What is Botulism?

Botulism is a rare but serious illness. Each year, U.S. healthcare providers report an average of 110 cases of botulism to the Centers for Disease Control and Prevention (CDC).

Although there are several kinds of botulism, we will focus on botulism caused by eating contaminated food. About 10 to 30 outbreaks of foodborne botulism are reported annually to CDC. This illness does not occur frequently, but it can be fatal if not treated quickly and properly.

Botulism is caused by toxin (poison) produced by Clostridium botulinum bacteria. This toxin affects your nerves and, if untreated, can cause paralysis and respiratory failure. C. botulinum toxin is one of the most powerful naturally occuring toxins. Exposure to the toxin, particularly in an aerosolized (spray) form, can be fatal.

Cases of foodborne botulism often originate with home-canned foods with low acid content, such as asparagus, green beans, beets, and corn. C. botulinum thrives in sealed containers because it is anaerobic, meaning it can survive and grow with little or no oxygen. Outbreaks of botulism, however, are often from more unusual sources such as baked potatoes wrapped in aluminum foil but not kept hot, and tomatoes.

Treatment

If you are diagnosed with botulism early, your health care provider can treat you successfully with an antitoxin that blocks the action of the bacterial toxin circulating in your blood.

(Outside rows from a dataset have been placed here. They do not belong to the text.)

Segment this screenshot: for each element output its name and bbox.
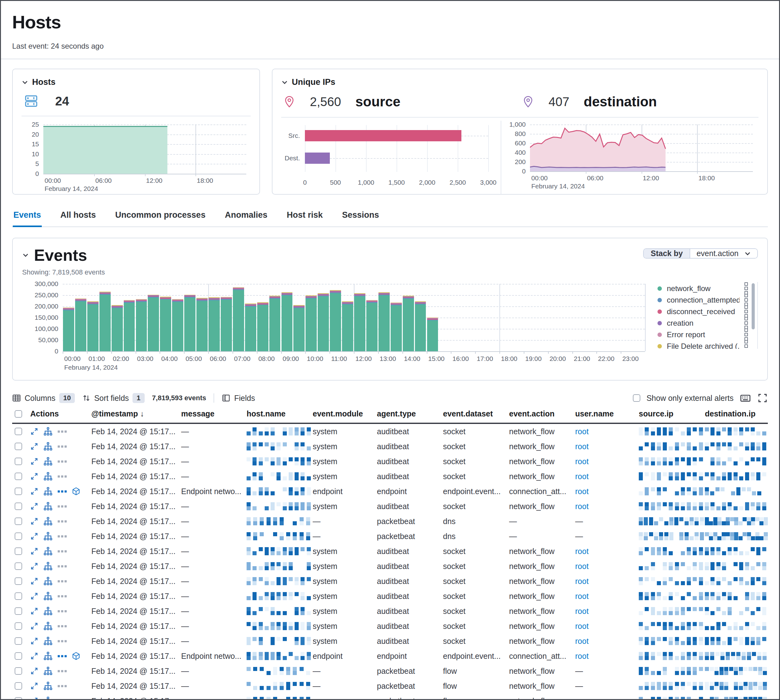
expand-event-icon[interactable] — [30, 622, 38, 630]
row-checkbox[interactable] — [15, 652, 22, 660]
cell-user-name[interactable]: root — [575, 652, 639, 661]
col-source-ip[interactable]: source.ip — [639, 409, 705, 418]
cell-destination-ip[interactable] — [705, 547, 768, 555]
cell-destination-ip[interactable] — [705, 517, 768, 525]
histogram-bar[interactable] — [330, 290, 341, 351]
tab-uncommon-processes[interactable]: Uncommon processes — [115, 208, 206, 227]
cell-timestamp[interactable]: Feb 14, 2024 @ 15:17... — [91, 667, 181, 676]
more-actions-icon[interactable] — [58, 505, 67, 508]
row-checkbox[interactable] — [15, 637, 22, 645]
cell-host-name[interactable] — [246, 682, 313, 690]
expand-event-icon[interactable] — [30, 637, 38, 645]
cell-user-name[interactable]: root — [575, 607, 639, 616]
analyze-event-icon[interactable] — [43, 666, 53, 676]
cell-source-ip[interactable] — [639, 517, 705, 525]
cell-host-name[interactable] — [246, 472, 313, 480]
cell-user-name[interactable]: root — [575, 592, 639, 601]
cell-timestamp[interactable]: Feb 14, 2024 @ 15:17... — [91, 532, 181, 541]
col-event-module[interactable]: event.module — [313, 409, 377, 418]
histogram-bar[interactable] — [293, 305, 304, 351]
cell-host-name[interactable] — [246, 532, 313, 540]
col-destination-ip[interactable]: destination.ip — [705, 409, 768, 418]
analyze-event-icon[interactable] — [43, 457, 53, 466]
col-event-action[interactable]: event.action — [509, 409, 575, 418]
expand-event-icon[interactable] — [30, 592, 38, 600]
more-actions-icon[interactable] — [58, 475, 67, 478]
analyze-event-icon[interactable] — [43, 427, 53, 436]
analyze-event-icon[interactable] — [43, 502, 53, 511]
analyze-event-icon[interactable] — [43, 532, 53, 541]
cell-destination-ip[interactable] — [705, 427, 768, 435]
cell-source-ip[interactable] — [639, 472, 705, 480]
tab-events[interactable]: Events — [13, 208, 42, 227]
histogram-bar[interactable] — [391, 303, 402, 351]
histogram-bar[interactable] — [221, 297, 232, 351]
expand-event-icon[interactable] — [30, 547, 38, 555]
cell-host-name[interactable] — [246, 577, 313, 585]
cell-destination-ip[interactable] — [705, 532, 768, 540]
legend-label[interactable]: connection_attempted — [667, 296, 740, 305]
cell-host-name[interactable] — [246, 502, 313, 510]
tab-host-risk[interactable]: Host risk — [286, 208, 324, 227]
histogram-bar[interactable] — [257, 302, 268, 351]
legend-actions-icon[interactable] — [745, 317, 748, 329]
cell-timestamp[interactable]: Feb 14, 2024 @ 15:17... — [91, 622, 181, 631]
histogram-bar[interactable] — [427, 318, 438, 351]
cell-source-ip[interactable] — [639, 592, 705, 600]
events-panel-header[interactable]: Events — [22, 246, 105, 265]
cell-host-name[interactable] — [246, 562, 313, 570]
cell-host-name[interactable] — [246, 427, 313, 435]
cell-source-ip[interactable] — [639, 547, 705, 555]
legend-actions-icon[interactable] — [745, 305, 748, 318]
histogram-bar[interactable] — [160, 297, 171, 351]
row-checkbox[interactable] — [15, 458, 22, 465]
hosts-panel-header[interactable]: Hosts — [22, 77, 251, 87]
fullscreen-icon[interactable] — [757, 393, 768, 403]
row-checkbox[interactable] — [15, 667, 22, 675]
histogram-bar[interactable] — [306, 295, 317, 351]
cell-timestamp[interactable]: Feb 14, 2024 @ 15:17... — [91, 427, 181, 436]
cell-source-ip[interactable] — [639, 442, 705, 450]
cell-destination-ip[interactable] — [705, 607, 768, 615]
col-agent-type[interactable]: agent.type — [377, 409, 443, 418]
cell-destination-ip[interactable] — [705, 577, 768, 585]
chevron-down-icon[interactable] — [281, 79, 288, 86]
analyze-event-icon[interactable] — [43, 517, 53, 526]
cell-user-name[interactable]: root — [575, 472, 639, 481]
legend-actions-icon[interactable] — [745, 294, 748, 306]
cell-timestamp[interactable]: Feb 14, 2024 @ 15:17... — [91, 637, 181, 646]
cell-host-name[interactable] — [246, 697, 313, 700]
legend-actions-icon[interactable] — [745, 282, 748, 295]
analyze-event-icon[interactable] — [43, 637, 53, 646]
more-actions-icon[interactable] — [58, 460, 67, 463]
cell-destination-ip[interactable] — [705, 652, 768, 660]
histogram-bar[interactable] — [378, 292, 390, 351]
row-checkbox[interactable] — [15, 562, 22, 570]
cell-host-name[interactable] — [246, 592, 313, 600]
expand-event-icon[interactable] — [30, 532, 38, 540]
cell-destination-ip[interactable] — [705, 697, 768, 700]
cell-user-name[interactable]: root — [575, 562, 639, 571]
cell-user-name[interactable]: root — [575, 487, 639, 496]
col-message[interactable]: message — [181, 409, 246, 418]
cell-source-ip[interactable] — [639, 532, 705, 540]
expand-event-icon[interactable] — [30, 562, 38, 570]
endpoint-cube-icon[interactable] — [72, 652, 80, 660]
expand-event-icon[interactable] — [30, 487, 38, 495]
keyboard-icon[interactable] — [740, 392, 751, 404]
more-actions-icon[interactable] — [58, 595, 67, 597]
analyze-event-icon[interactable] — [43, 681, 53, 691]
expand-event-icon[interactable] — [30, 517, 38, 525]
cell-user-name[interactable]: root — [575, 637, 639, 646]
row-checkbox[interactable] — [15, 547, 22, 555]
cell-host-name[interactable] — [246, 547, 313, 555]
select-all-checkbox[interactable] — [15, 410, 22, 418]
cell-user-name[interactable]: root — [575, 457, 639, 466]
histogram-bar[interactable] — [269, 296, 281, 351]
legend-actions-icon[interactable] — [745, 328, 748, 341]
unique-ips-panel-header[interactable]: Unique IPs — [281, 77, 758, 87]
cell-source-ip[interactable] — [639, 622, 705, 630]
cell-destination-ip[interactable] — [705, 442, 768, 450]
stack-by-select[interactable]: event.action — [690, 249, 757, 258]
row-checkbox[interactable] — [15, 607, 22, 615]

Although the antitoxin keeps the disease from becoming worse, it will still take many weeks before you recover. Your health care provider may try to remove any contaminated food still in your gut by making you vomit or by giving you an enema.

If left untreated, botulism can temporarily paralyze your arms, legs, trunk, and the muscles that help you breathe. The paralysis usually improves slowly over several weeks. People who develop severe botulism experience breathing failure and paralysis and need to be put on ventilators (breathing machines).

Prevention

To prevent getting foodborne botulism you should

* Follow strict hygienic steps when canning foods at home.
* Refrigerate oils containing garlic or herbs.
* Keep baked potatoes wrapped in aluminum foil should either be kept hot until served or refrigerated.
* Consider boiling home-canned food before eating it to kill any bacteria lurking in the food.